Kazanmalıyız, mutlaka kazanmalıyız...

Bu faşist rejimin yeni ortaklarıyla birlikte Türkiye’yi Afganistan’dan da beter bir sisteme taşıyacağından kimsenin kuşkusu olmasın. Bu konudaki kaygılarını en çok da dile getirenler, bunun için yıllardır kesintisiz bir biçimde mücadele edenler ve her fırsatta bu faşist rejimin maskesini düşürmeye çalışanlar kadınlar, Kürtler ve Türkiye’de ötekileştirilenler. Kadınların öncülük ettiği bu direniş cephesine Türkiye’nin özgür geleceğine dair hassasiyetleri ve bu yönlü kendisini sorumlu gören herkes katılmalıdır. Faşizmin başı, ‘reisi’ kaybederse mücadeleyle, direnişle sonuç alınabileceğinin umudu daha da güçlenecektir. Bu umut hep birlikte daha çok örgütlenerek, halkın iradesine, oylarına sahip çıkarak yaratılabilir. Çocuk istismarcılarına, kadın katillerine, halklar düşmanına en güçlü cevap da 28 Mayıs günü herkesi oy kullanmaya ikna ederek verilebilir. Bunun fırsatı da koşulu da vardır, yeter ki kazanmaya, başarmaya inanç olsun. Kadınların, Kürtlerin ve tüm Türkiye halkının bunu gerçeğe dönüştürmek için çok fazla sebebi ve yarası var.   

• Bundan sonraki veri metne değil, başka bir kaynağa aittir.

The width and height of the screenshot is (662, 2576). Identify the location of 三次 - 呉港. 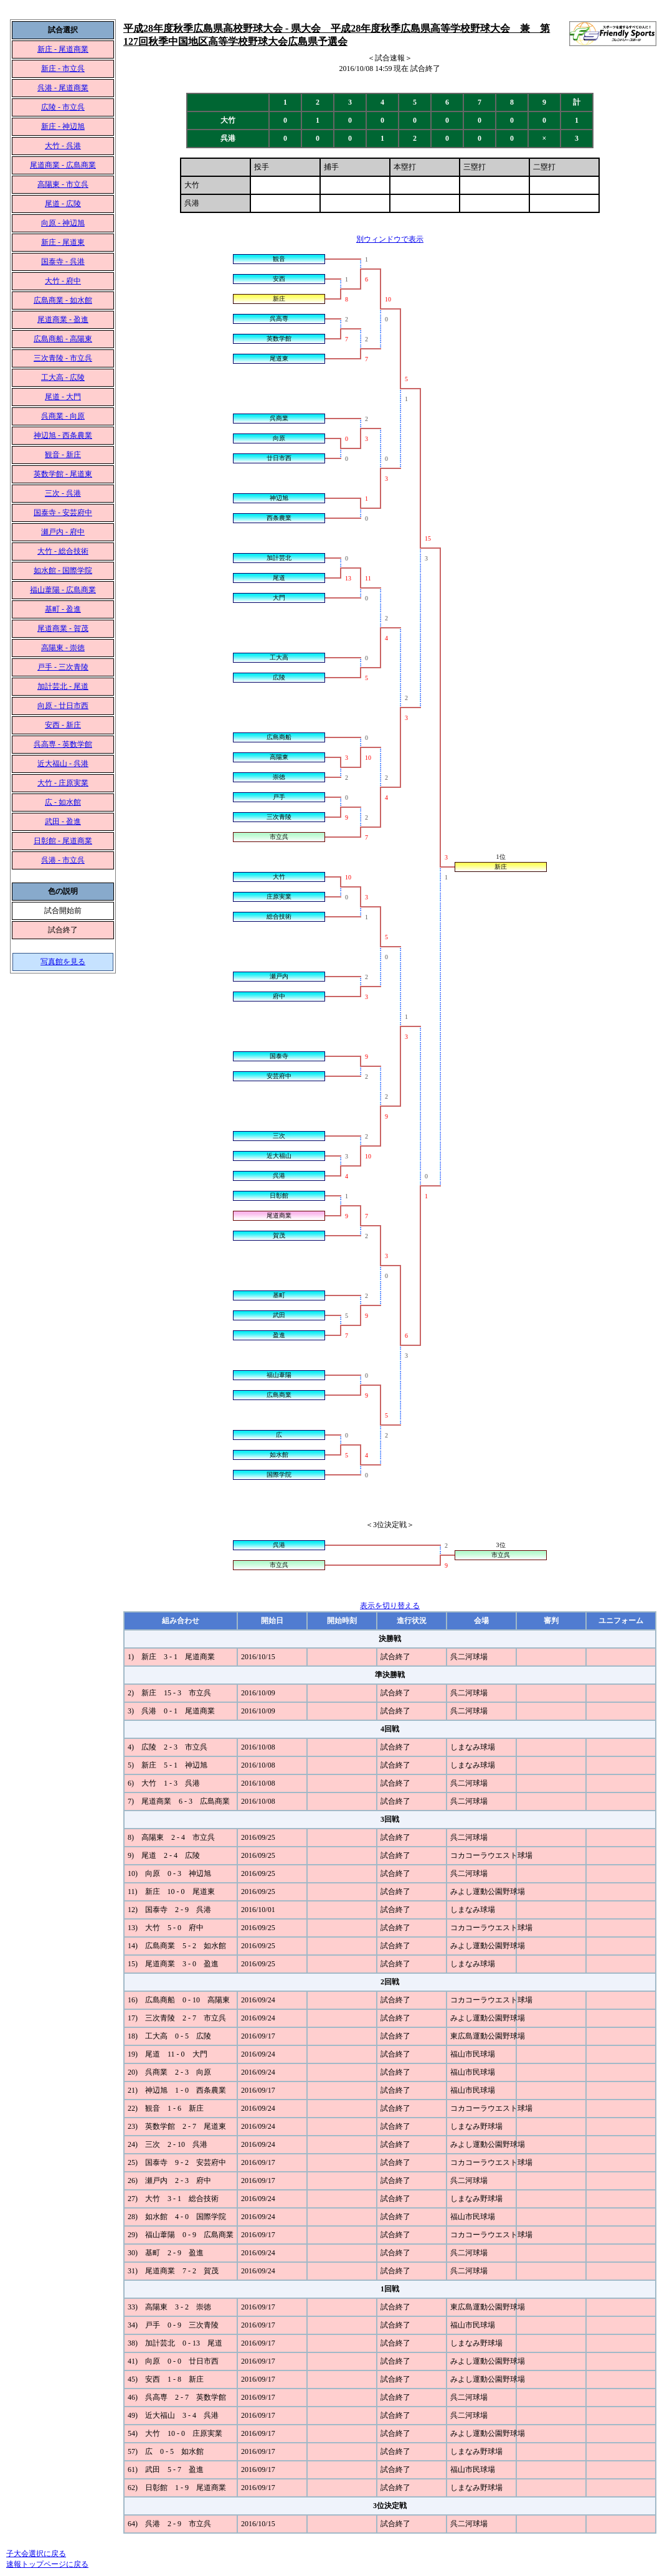 (63, 493).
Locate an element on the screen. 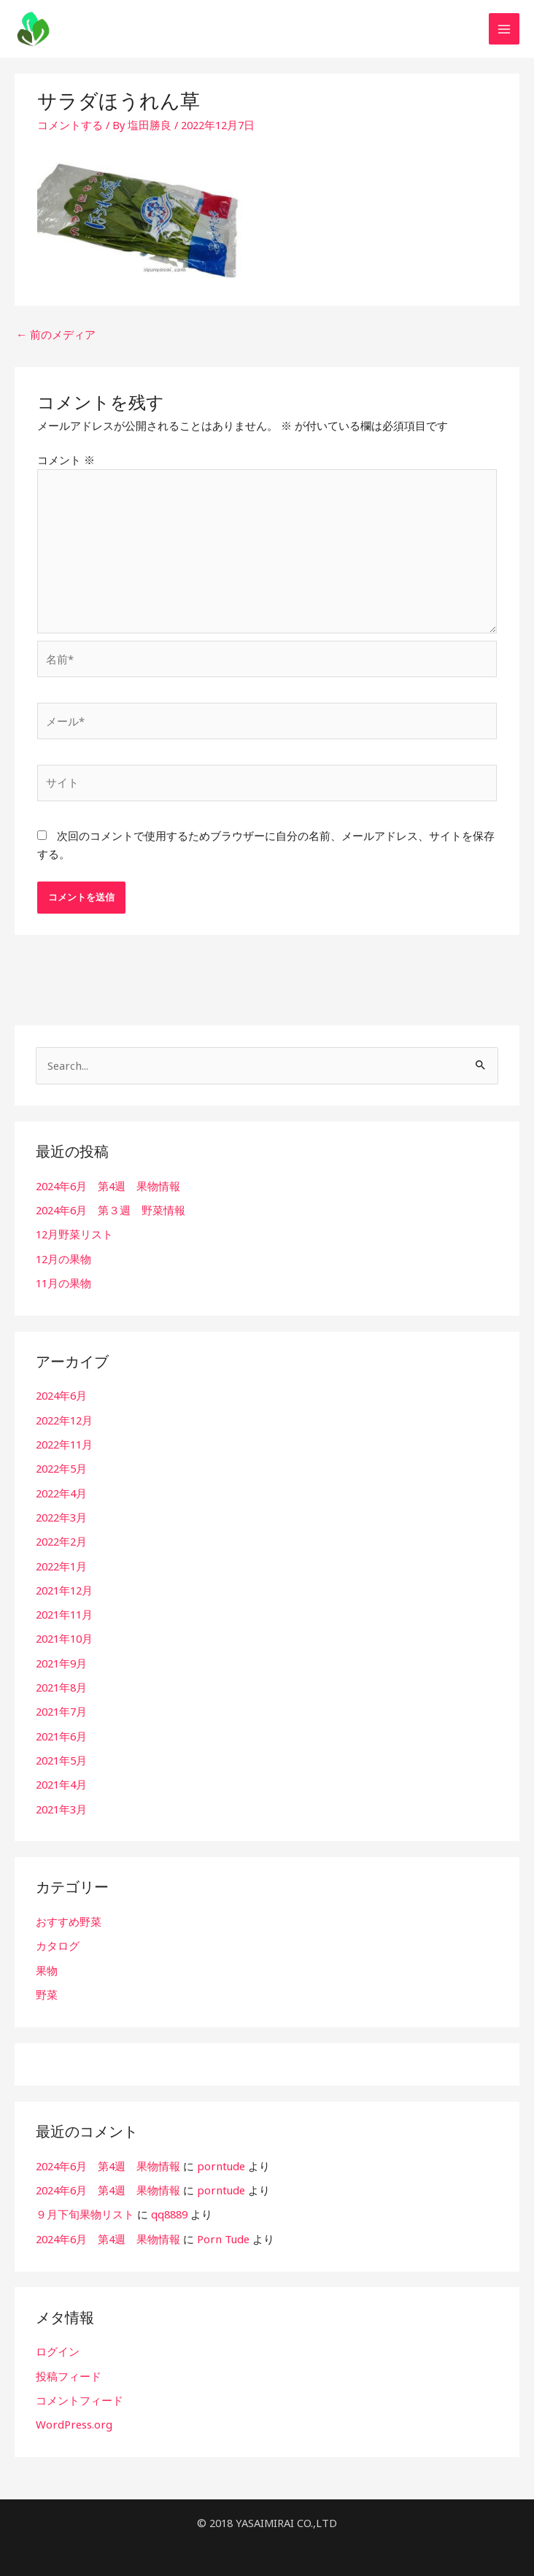  2021年3月 is located at coordinates (61, 1802).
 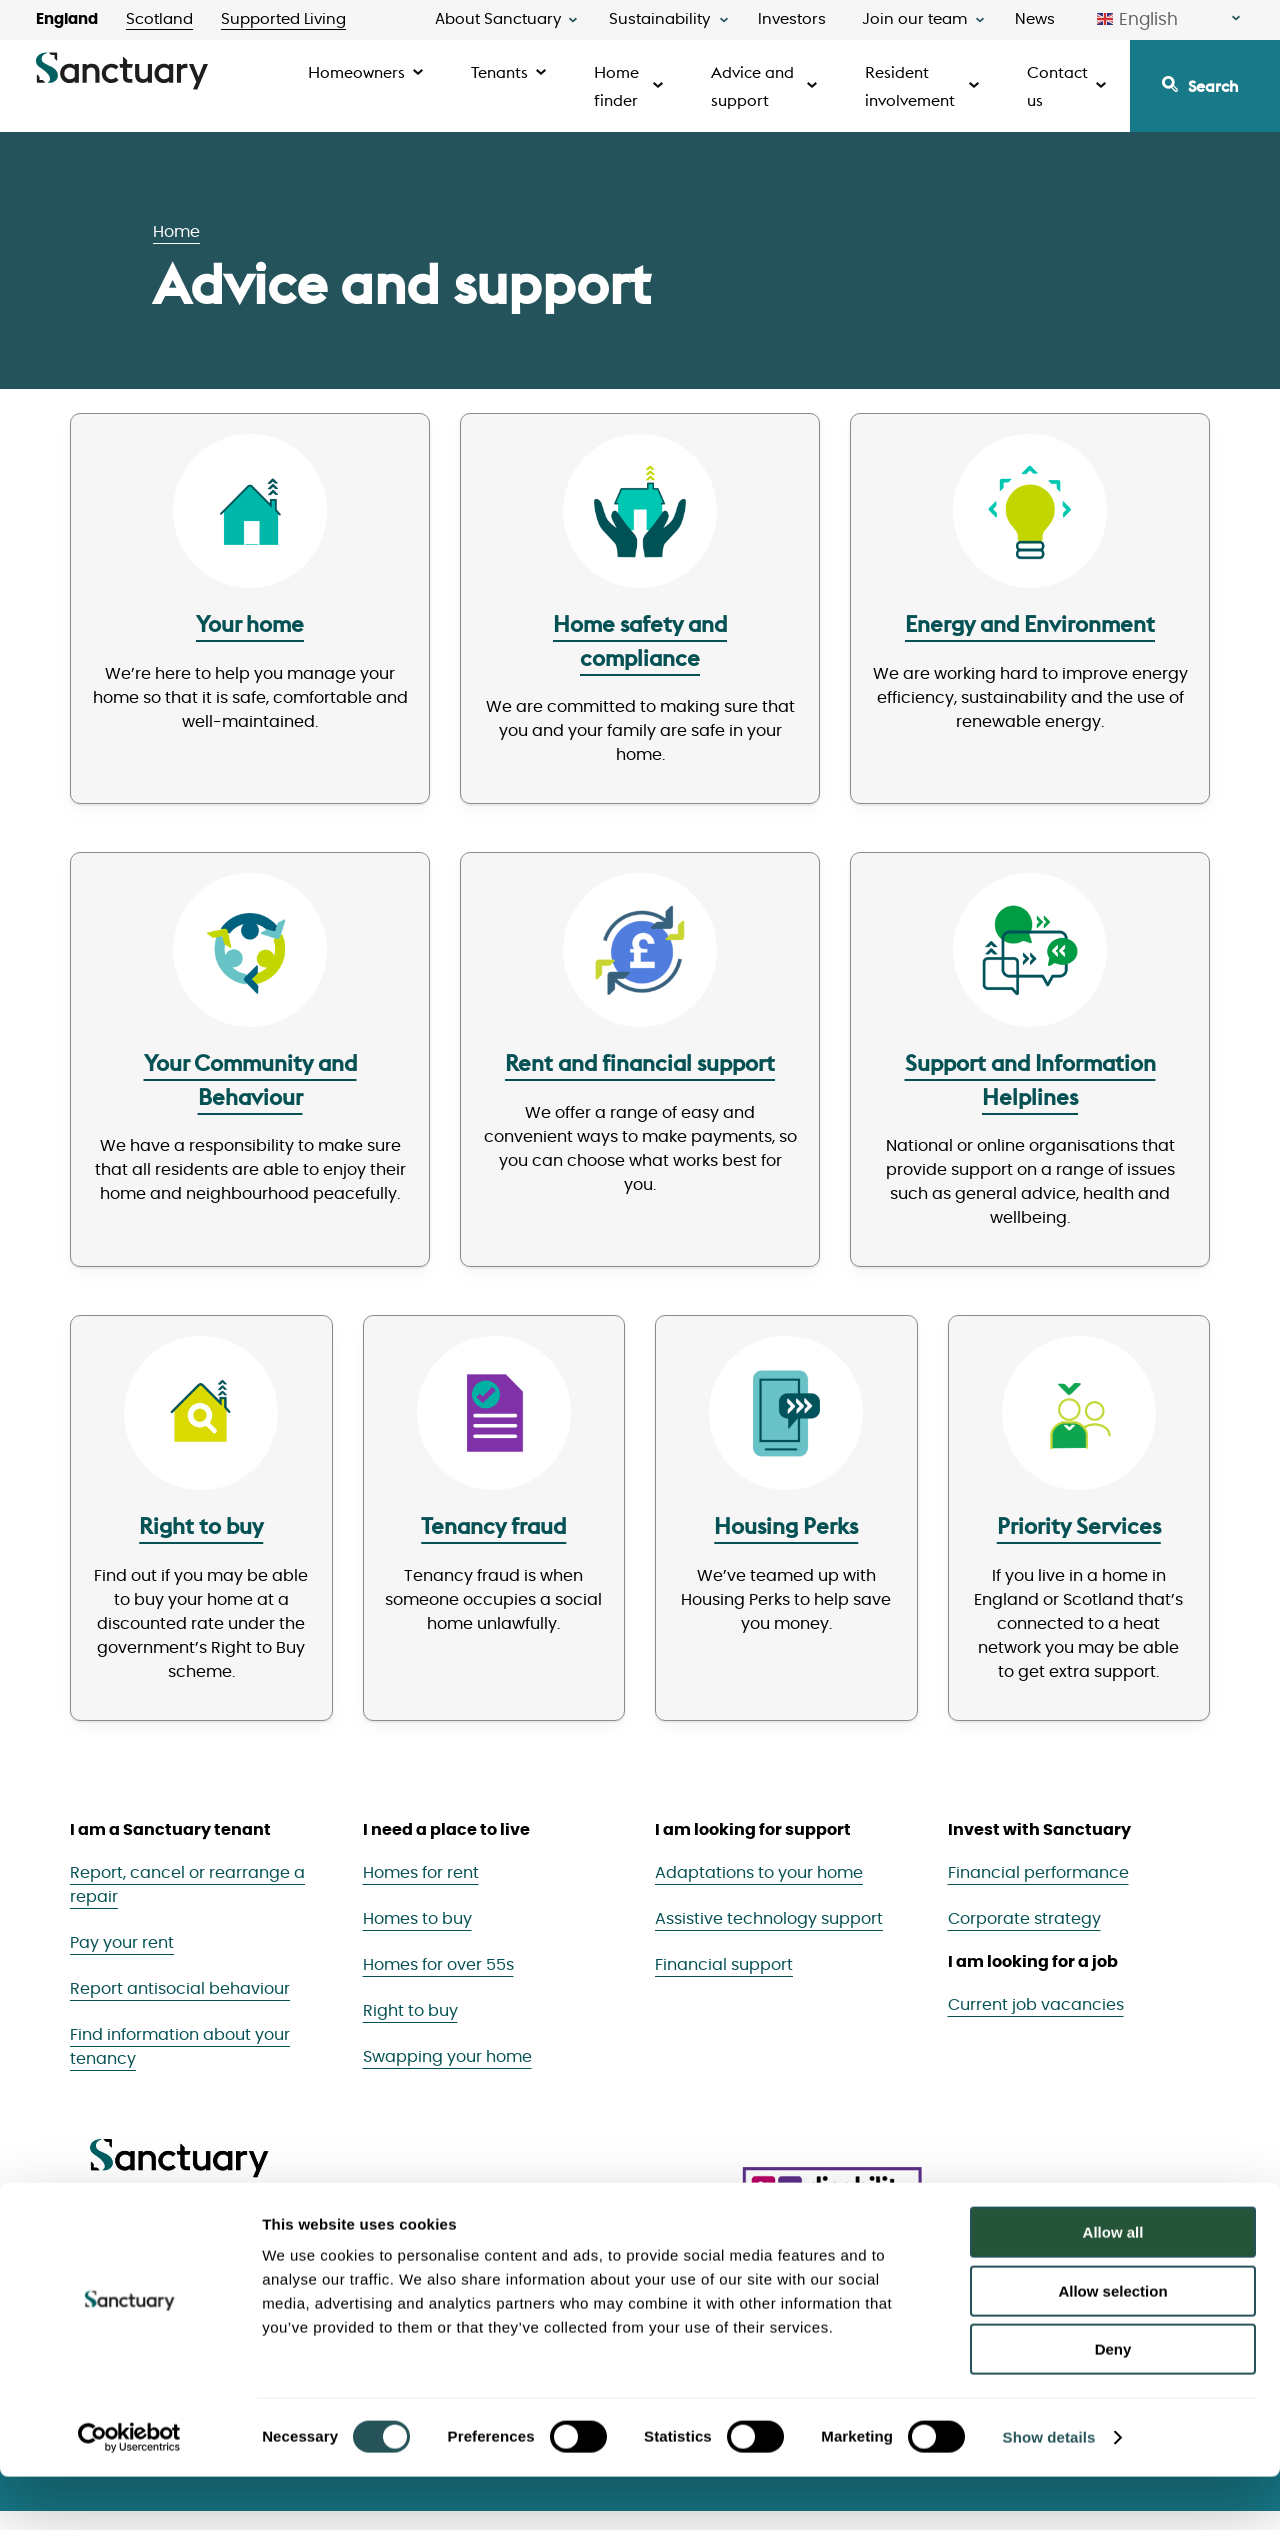 What do you see at coordinates (498, 19) in the screenshot?
I see `About Sanctuary` at bounding box center [498, 19].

Gündeme konu olan ikinci tur cumhurbaşkanlığı seçimlerinde sonuç ne olursa olsun, Türkiye ve Bakur Kurdistan halkları, Erdoğan faşizmiyle yaşanmayacağını birinci tur seçimlerde ilan etti. Seçim çalışmaları kapsamında da iradesini, amacını, yaşam ve mücadele gerekçelerini, beslendiği kaynağı da net bir şekilde ortaya koydu. Aslolan bu iradenin her şeye rağmen zafere taşınması kararlılığını sürdürmek ve birlikte özgür yaşamı mutlaka yaratmaktır.